In [4]:
import jsonlines
from sklearn.metrics import f1_score, accuracy_score

### Baseline - 1 : Human Assessment

The dataset had class imbalance where less than 5% of messages are annotated as lies. The first baseline is reproducing the results and is inspired by the methodology in the ACL 2020 Diplomacy paper. Here, we have established a human baseline by comparing the sender’s intended truthfulness labels with the receiver’s perceived truthfulness labels. The results obtained from our implementation replicate the results from the paper 

In [None]:
class Preprocessing_class:
    def __init__(self, file_path):
        self.file_path = file_path
        self.data = None
        self.aggregated_messages = None

    def load_data(self):
        with jsonlines.open(self.file_path, 'r') as reader:
            self.data = list(reader)
        return self.data
    
    @staticmethod
    def convert_to_bool(label):
        convert = lambda x: x if isinstance(x, bool) else True if x.lower() == 'true' else False
        return convert(label)
    
    @staticmethod
    def is_valid_label(label):
        return label in [True, False, 'true', 'false']
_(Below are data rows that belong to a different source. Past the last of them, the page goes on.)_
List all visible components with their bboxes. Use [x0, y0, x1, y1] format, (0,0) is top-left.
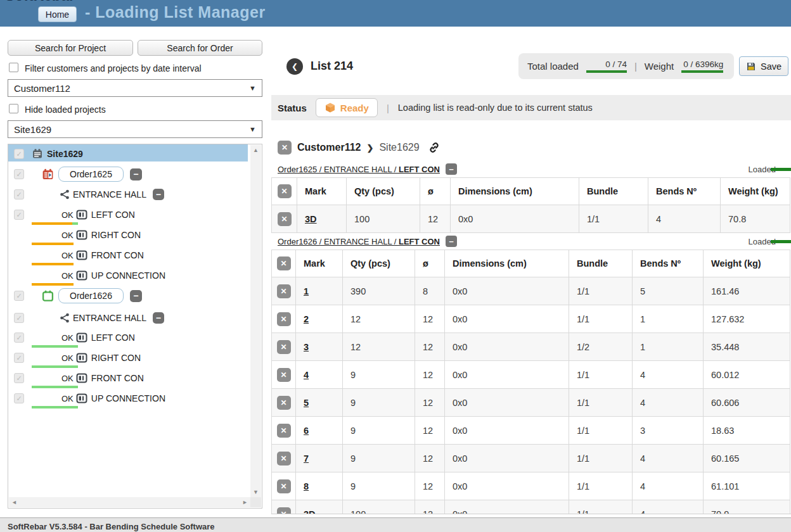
filter-date-checkbox[interactable] — [9, 63, 18, 75]
tree-checkbox[interactable]: ✓ — [14, 291, 24, 301]
ok-badge: OK — [61, 333, 74, 343]
tree-checkbox[interactable]: ✓ — [14, 332, 24, 343]
collapse-section-button[interactable]: − — [446, 236, 457, 247]
element-table-icon — [76, 270, 87, 281]
table-row: ✕ 3D 100 12 0x0 1/1 4 70.8 — [272, 205, 790, 233]
tree-checkbox[interactable]: ✓ — [14, 373, 24, 383]
tree-item-label[interactable]: ENTRANCE HALL — [73, 313, 146, 323]
chevron-right-icon: ❯ — [367, 143, 374, 153]
customer-select[interactable]: Customer112 ▼ — [8, 79, 262, 97]
remove-row-icon[interactable]: ✕ — [277, 479, 291, 493]
remove-row-icon[interactable]: ✕ — [277, 340, 291, 354]
section-link[interactable]: Order1626 / ENTRANCE HALL / LEFT CON — [278, 237, 440, 246]
save-button[interactable]: Save — [739, 56, 788, 76]
tree-item-label[interactable]: ENTRANCE HALL — [73, 189, 146, 200]
remove-row-icon[interactable]: ✕ — [278, 212, 292, 226]
status-bar: Status Ready | Loading list is read-only… — [271, 95, 791, 120]
close-all-icon[interactable]: ✕ — [277, 256, 291, 270]
collapse-area-button[interactable]: − — [153, 312, 164, 324]
home-button[interactable]: Home — [38, 6, 77, 22]
mark-link[interactable]: 8 — [304, 481, 309, 491]
table-row: ✕69120x01/1318.63 — [272, 417, 790, 445]
tree-item-label[interactable]: LEFT CON — [91, 210, 135, 220]
tree-checkbox[interactable]: ✓ — [14, 313, 24, 323]
top-header-bar: SoftRebar Home - Loading List Manager — [0, 0, 791, 27]
site-select[interactable]: Site1629 ▼ — [8, 120, 262, 138]
remove-row-icon[interactable]: ✕ — [277, 507, 291, 515]
collapse-area-button[interactable]: − — [153, 189, 164, 200]
ok-badge: OK — [61, 394, 74, 403]
rebar-table-order1625: ✕ Mark Qty (pcs) ø Dimensions (cm) Bundl… — [271, 177, 790, 233]
scroll-left-icon[interactable]: ◄ — [9, 497, 20, 507]
tree-horizontal-scrollbar[interactable]: ◄ ► — [9, 497, 250, 507]
table-row: ✕89120x01/1461.101 — [272, 472, 790, 500]
tree-item-label[interactable]: FRONT CON — [91, 373, 144, 383]
mark-link[interactable]: 3D — [304, 509, 316, 515]
close-icon[interactable]: ✕ — [278, 141, 292, 155]
mark-link[interactable]: 7 — [304, 453, 309, 464]
collapse-section-button[interactable]: − — [446, 163, 457, 175]
table-row: ✕312120x01/2135.448 — [272, 333, 790, 361]
tree-item-label[interactable]: RIGHT CON — [91, 230, 141, 240]
tree-item-label[interactable]: UP CONNECTION — [91, 393, 165, 403]
remove-row-icon[interactable]: ✕ — [277, 368, 291, 382]
mark-link[interactable]: 1 — [304, 286, 309, 296]
ok-badge: OK — [61, 271, 74, 281]
scroll-down-icon[interactable]: ▼ — [250, 487, 261, 497]
order-button[interactable]: Order1625 — [58, 167, 124, 182]
list-title: List 214 — [311, 60, 353, 73]
tree-checkbox[interactable]: ✓ — [14, 149, 24, 159]
element-table-icon — [76, 250, 87, 261]
breadcrumb: ✕ Customer112 ❯ Site1629 — [271, 136, 791, 159]
scroll-right-icon[interactable]: ► — [240, 497, 250, 507]
mark-link[interactable]: 4 — [304, 370, 309, 380]
section-header: Order1626 / ENTRANCE HALL / LEFT CON − L… — [271, 234, 791, 248]
order-button[interactable]: Order1626 — [58, 288, 124, 303]
back-button[interactable]: ❮ — [286, 58, 303, 75]
remove-row-icon[interactable]: ✕ — [277, 424, 291, 438]
tree-item-label[interactable]: FRONT CON — [91, 250, 144, 260]
tree-checkbox[interactable]: ✓ — [14, 353, 24, 363]
tree-item-label[interactable]: LEFT CON — [91, 332, 135, 343]
col-qty: Qty (pcs) — [347, 178, 420, 205]
element-table-icon — [76, 229, 87, 241]
mark-link[interactable]: 3D — [305, 214, 317, 224]
col-mark: Mark — [297, 178, 347, 205]
ok-badge: OK — [61, 353, 74, 363]
scroll-up-icon[interactable]: ▲ — [250, 145, 261, 155]
remove-row-icon[interactable]: ✕ — [277, 312, 291, 326]
close-all-icon[interactable]: ✕ — [278, 184, 292, 198]
remove-row-icon[interactable]: ✕ — [277, 452, 291, 466]
tree-item-label[interactable]: UP CONNECTION — [91, 270, 165, 281]
hide-loaded-label: Hide loaded projects — [25, 104, 106, 115]
collapse-order-button[interactable]: − — [130, 290, 142, 302]
dropdown-arrow-icon: ▼ — [249, 84, 256, 92]
package-box-icon — [325, 102, 336, 113]
total-loaded-value-group: 0 / 74 — [586, 60, 627, 73]
tree-checkbox[interactable]: ✓ — [14, 189, 24, 200]
mark-link[interactable]: 3 — [304, 342, 309, 352]
search-order-button[interactable]: Search for Order — [138, 40, 262, 56]
search-project-button[interactable]: Search for Project — [8, 40, 133, 56]
section-link[interactable]: Order1625 / ENTRANCE HALL / LEFT CON — [278, 165, 440, 174]
collapse-order-button[interactable]: − — [130, 168, 142, 180]
tree-checkbox[interactable]: ✓ — [14, 393, 24, 403]
tree-checkbox[interactable]: ✓ — [14, 210, 24, 220]
mark-link[interactable]: 6 — [304, 426, 309, 436]
clipped-logo: SoftRebar — [5, 0, 145, 3]
mark-link[interactable]: 5 — [304, 398, 309, 408]
tree-checkbox[interactable]: ✓ — [14, 169, 24, 179]
remove-row-icon[interactable]: ✕ — [277, 284, 291, 298]
tree-item-site[interactable]: ✓ Site1629 — [9, 144, 247, 163]
tree-vertical-scrollbar[interactable]: ▲ ▼ — [250, 145, 261, 497]
app-footer: SoftRebar V5.3.584 - Bar Bending Schedul… — [0, 517, 791, 532]
tree-item-label[interactable]: RIGHT CON — [91, 353, 141, 363]
remove-row-icon[interactable]: ✕ — [277, 396, 291, 410]
status-ready-chip[interactable]: Ready — [316, 98, 378, 117]
table-row: ✕139080x01/15161.46 — [272, 277, 790, 305]
link-icon[interactable] — [428, 141, 441, 154]
tree-item-order1626: ✓ Order1626 − — [9, 286, 247, 305]
mark-link[interactable]: 2 — [304, 314, 309, 324]
hide-loaded-checkbox[interactable] — [9, 104, 18, 116]
tree-item-element: OK RIGHT CON — [9, 225, 247, 244]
    def process_single_dialog(self, dialog):
        messages = dialog.get('messages', [])
        senders = dialog.get('sender_labels', [])
        receivers = dialog.get('receiver_labels', [])
        return [{'message': msg, 'sender_annotation': senders[i], 'receiver_annotation': receivers[i]}
            for i, msg in enumerate(messages)]

    def _aggregate_dialogs(self):
        if self.data is None: self.load_data()
        return [msg for dialog in self.data for msg in self.process_single_dialog(dialog)]
    
    def aggregate_data(self):
        self.aggregated_messages = self._aggregate_dialogs()
        return self.aggregated_messages

    def filter_valid_messages(self):
        if self.aggregated_messages is None:
            self.aggregate_data()
        valid_msgs = [{**msg,'sender_annotation': self.convert_to_bool(msg['sender_annotation']),'receiver_annotation': self.convert_to_bool(msg['receiver_annotation'])}
            for msg in self.aggregated_messages
            if Preprocessing_class.is_valid_label(msg['receiver_annotation'])
        ]
        return valid_msgs

    def get_labels(self):
        valid_msgs = self.filter_valid_messages()
        sender_labels = [0 if msg['sender_annotation'] else 1 for msg in valid_msgs]
        receiver_labels = [0 if msg['receiver_annotation'] else 1 for msg in valid_msgs]
        return sender_labels, receiver_labels

In [None]:
class Human_model_class:
    def __init__(self, sender_labels, receiver_labels):
        self.sender_labels = sender_labels
        self.receiver_labels = receiver_labels

    def compute_metric(self, metric_func, **kwargs):
        return metric_func(self.sender_labels, self.receiver_labels, **kwargs)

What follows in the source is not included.